Les paramètres physico-chimiques de référence
Les éléments biologiques sont interprétés à la lumière des conditions abiotiques. Les paramètres suivants font partie des suivis standardisés réalisés par l'Office français de la biodiversité (OFB) et les agences de l'eau :
| Paramètre | Unité | Pertinence diagnostique |
|---|---|---|
| Phosphore total | µg P/L | Facteur limitant principal de la croissance algale |
| Azote total (N-NO₃ + N-NH₄) | mg N/L | Source azotée disponible pour la biomasse |
| Transparence (disque de Secchi) | mètre | Indicateur de turbidité et de charge algale |
| Oxygène dissous en profondeur | mg O₂/L | Signal d'anoxie hypolimnique et de dégradation organique |
| pH | — | Activité photosynthétique, tamponnage acide-base |
| Conductivité | µS/cm | Minéralisation globale, contexte géologique |
Le cas du lac d'Annecy
Le lac d'Annecy est souvent cité comme exemple de réhabilitation réussie. Fortement eutrophisé dans les années 1960 sous l'effet des rejets domestiques, il a bénéficié dès 1963 d'une collecte et d'un détournement des eaux usées vers l'Arve. Les mesures de phosphore total, qui dépassaient 80 µg P/L au début des années 1970, sont retombées à des valeurs inférieures à 10 µg P/L au tournant des années 1990.

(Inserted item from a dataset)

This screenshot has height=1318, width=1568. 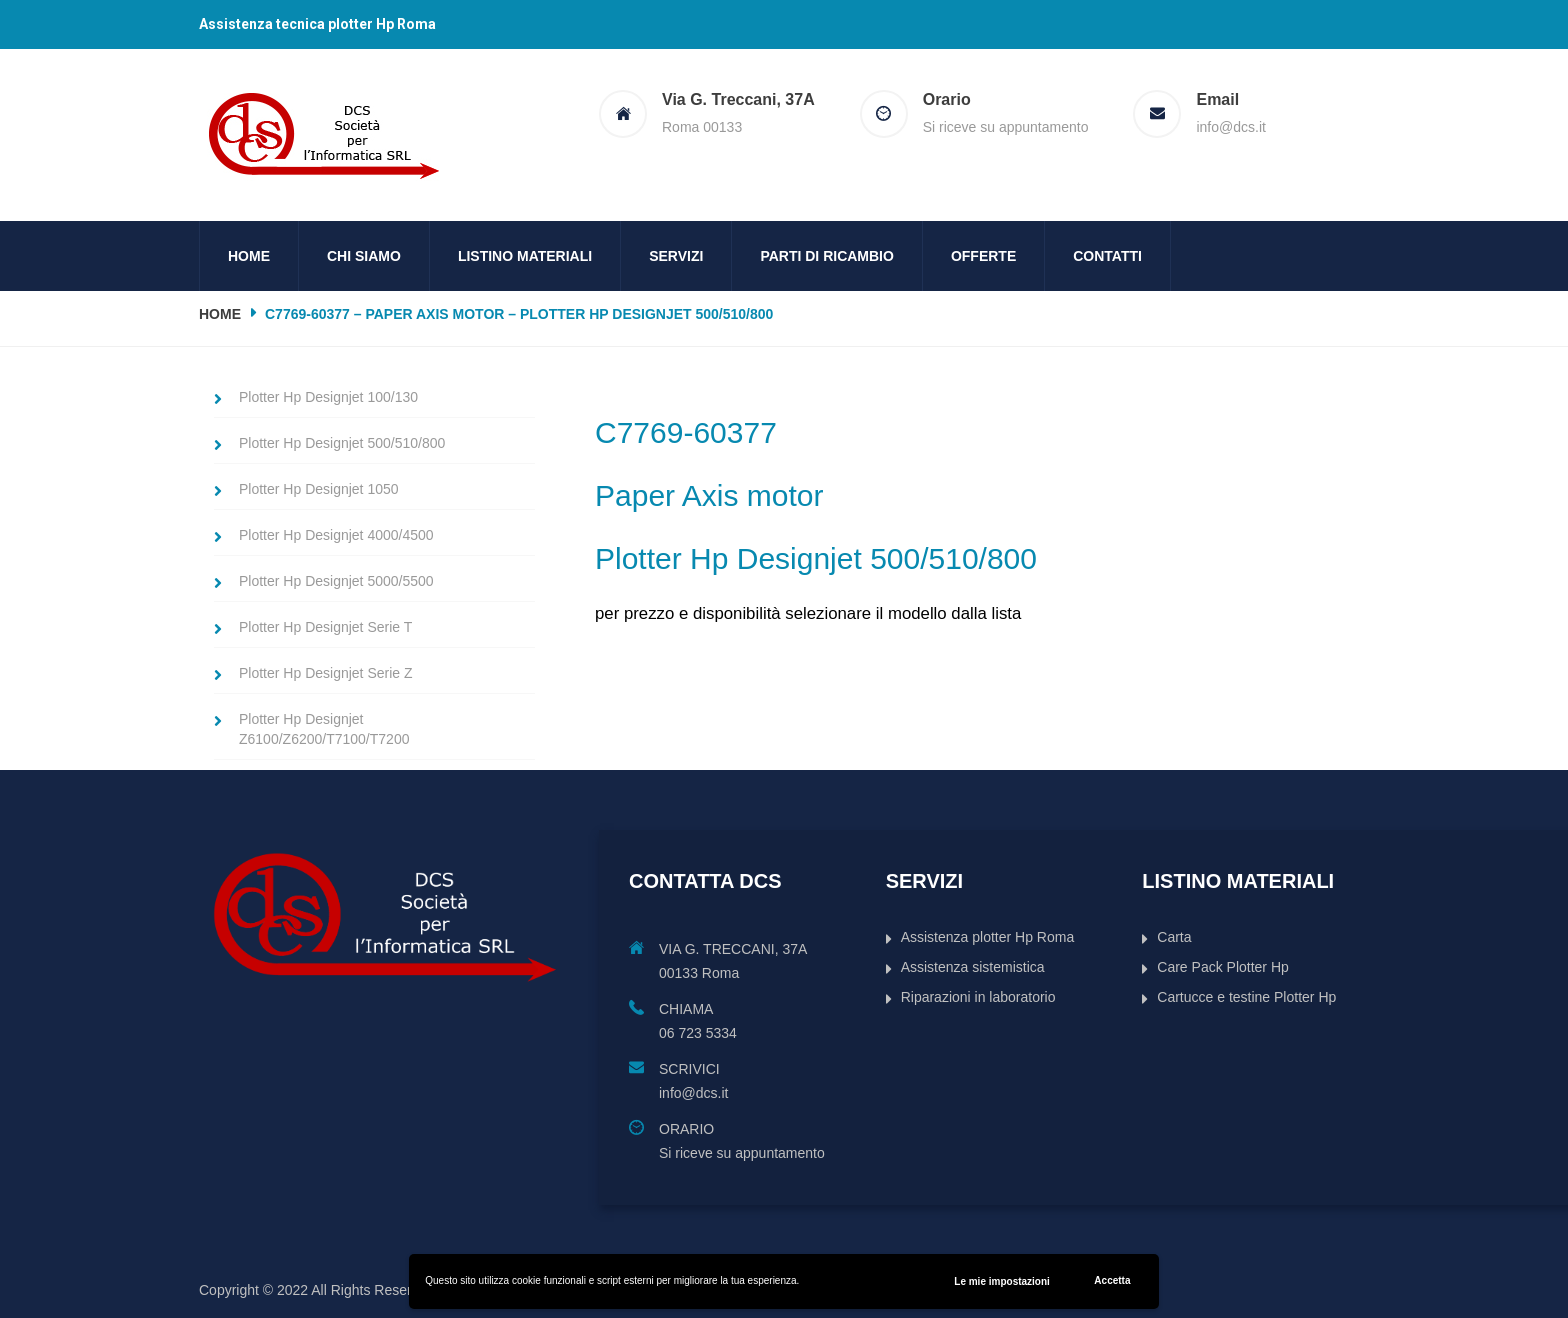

Cette évolution, documentée dans les archives de la GRAIE (Groupe de Recherche Rhône-Alpes sur les Infrastructures et l'Eau), démontre que la maîtrise des apports en phosphore reste le levier technique le plus efficace pour réduire la charge trophique d'un lac fermé.
Point de méthode
La mesure du disque de Secchi, inventée au XIXe siècle par le père Pietro Angelo Secchi pour les eaux marines, reste aujourd'hui un outil de terrain incontournable pour l'évaluation rapide de la transparence des plans d'eau continentaux. Sa simplicité permet des séries longues à faible coût.
Les réseaux de surveillance en France
Le suivi de l'état écologique des lacs français s'organise autour de deux réseaux complémentaires :
- Le réseau de contrôle de surveillance (RCS) : réseau national de référence permettant d'évaluer les tendances à long terme sur des stations non perturbées ou représentatives des pressions dominantes.
- Le réseau de contrôle opérationnel (RCO) : ciblé sur les masses d'eau qui n'atteignent pas le bon état, il permet d'évaluer les effets des mesures de gestion mises en œuvre.
Les données issues de ces réseaux sont rendues publiques via la plateforme NAÏADES gérée par les agences de l'eau et l'OFB. Elles couvrent plusieurs milliers de stations de mesure sur l'ensemble du territoire français.
Limites des indicateurs actuels
Les indices composites fondés sur les éléments biologiques présentent une inertie temporelle : les communautés biologiques répondent aux perturbations avec un délai pouvant aller de quelques mois à plusieurs années. Cette inertie complique l'interprétation des résultats à court terme et peut masquer l'efficacité réelle de mesures de restauration récentes.
Par ailleurs, les normes d'état de référence (conditions de très bon état) sont construites à partir de lacs peu ou pas perturbés, dont le nombre est limité en France. L'extrapolation de ces références aux lacs de plaine, naturellement plus riches en nutriments, fait l'objet de débats méthodologiques entre hydrologues et écologues.